Transcribed page contents:

/---

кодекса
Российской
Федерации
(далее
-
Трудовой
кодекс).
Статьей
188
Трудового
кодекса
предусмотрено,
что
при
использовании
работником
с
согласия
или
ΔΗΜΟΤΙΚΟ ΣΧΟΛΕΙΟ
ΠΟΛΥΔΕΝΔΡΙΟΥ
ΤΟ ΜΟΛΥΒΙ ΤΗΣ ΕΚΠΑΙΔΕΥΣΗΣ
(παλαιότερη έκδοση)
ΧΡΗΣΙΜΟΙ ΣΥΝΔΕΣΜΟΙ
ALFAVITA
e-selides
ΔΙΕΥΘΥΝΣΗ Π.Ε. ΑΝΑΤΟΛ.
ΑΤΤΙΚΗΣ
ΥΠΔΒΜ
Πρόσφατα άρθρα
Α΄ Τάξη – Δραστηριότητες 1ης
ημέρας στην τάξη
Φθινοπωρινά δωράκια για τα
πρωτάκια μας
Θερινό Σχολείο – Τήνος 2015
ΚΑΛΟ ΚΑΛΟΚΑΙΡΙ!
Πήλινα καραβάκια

\---
/---

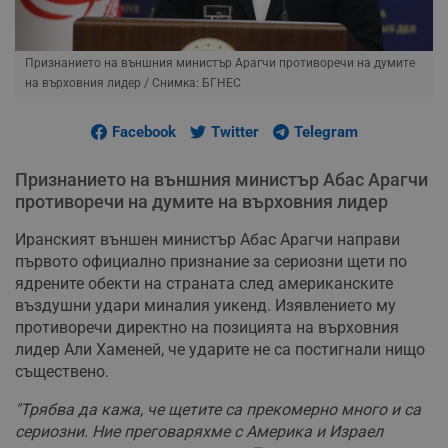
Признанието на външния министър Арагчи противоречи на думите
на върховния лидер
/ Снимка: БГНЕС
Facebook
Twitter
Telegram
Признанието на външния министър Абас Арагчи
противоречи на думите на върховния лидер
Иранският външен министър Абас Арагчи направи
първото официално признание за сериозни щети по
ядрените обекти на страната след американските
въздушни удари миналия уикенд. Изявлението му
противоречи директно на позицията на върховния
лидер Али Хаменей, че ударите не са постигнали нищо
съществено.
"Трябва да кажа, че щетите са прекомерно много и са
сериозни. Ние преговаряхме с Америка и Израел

\---
/---

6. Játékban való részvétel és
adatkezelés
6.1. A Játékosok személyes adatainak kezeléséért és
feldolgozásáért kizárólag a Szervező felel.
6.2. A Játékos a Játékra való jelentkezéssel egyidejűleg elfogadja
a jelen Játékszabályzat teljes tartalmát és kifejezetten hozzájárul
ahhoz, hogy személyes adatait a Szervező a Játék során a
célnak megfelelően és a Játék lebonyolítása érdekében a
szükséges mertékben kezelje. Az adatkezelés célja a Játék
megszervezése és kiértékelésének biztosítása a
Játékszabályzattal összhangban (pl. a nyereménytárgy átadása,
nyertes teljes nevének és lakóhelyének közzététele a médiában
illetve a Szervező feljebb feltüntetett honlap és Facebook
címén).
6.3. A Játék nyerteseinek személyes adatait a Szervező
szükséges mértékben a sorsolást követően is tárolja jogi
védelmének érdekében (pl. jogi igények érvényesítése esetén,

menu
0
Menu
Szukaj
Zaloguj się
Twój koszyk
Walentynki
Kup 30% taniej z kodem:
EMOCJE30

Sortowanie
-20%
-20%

\---

» **Task statement**: Tally up the lines holding the word "външния" in the data above, and answer with that figure only.

» **Answer section**: 2